Elle fait valoir également qu’aucune circonstance particulière de nature à menacer le recouvrement de la créance alléguée n’est justifiée par les défendeurs, qui n’établissent pas qu’elle a l’intention d’organiser son insolvabilité ou d’échapper à ses obligations. Elle ajoute que la menace ne peut pas résulter de la simple hypothèse qu’elle pourrait vendre sa maison, ce d’autant que tel n’est pas son projet.
A titre reconventionnel et au visa de l’article L. 512-2 alinéa 2, madame [I] [O] sollicite la réparation de son préjudice moral, ayant été particulièrement tracassée par les conséquences de l’inscription d’une mesure de sûreté sur sa résidence principale alors que d’une part, aucune condamnation définitive n’était intervenue à son encontre et que d’autre part, une audience de règlement amiable était fixée pour la fin de l’année 2025.

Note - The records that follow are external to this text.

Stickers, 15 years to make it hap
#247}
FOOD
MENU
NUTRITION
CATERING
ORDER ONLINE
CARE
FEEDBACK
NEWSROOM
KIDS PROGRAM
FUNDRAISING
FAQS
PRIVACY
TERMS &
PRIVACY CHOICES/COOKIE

Elle réclame par ailleurs en application de l’article L. 512-2 alinéa 1 que les frais de la mesure litigieuse, qu’elle qualifie de prématurée, soient mis à la charge des défendeurs.
Par conclusions visées par le greffe le 05 mars 2026 et préalablement notifiées par l’intermédiaire du réseau privé virtuel des avocats le 03 mars 2026, madame [Z] [W] et monsieur [R] [U] demandent au juge de l’exécution de :
“ Vu l’article L 511-1 du code des procédures civiles d’exécution,
— Débouter Madame [O] de sa demande de rétractation de l’ordonnance du 26 août 2025 et de sa demande de mainlevée de l’inscription d’hypothèque judiciaire provisoire,
— Condamner Madame [O] au paiement de la somme de 1.000 € en application de l’article 700 du Code de Procédure Civile,
— Condamner la même aux entiers dépens.”
Madame [Z] [W] et monsieur [R] [U] se prévalent d’une créance paraissant fondée en son principe à l’encontre de madame [I] [O] à hauteur de 75.000 €.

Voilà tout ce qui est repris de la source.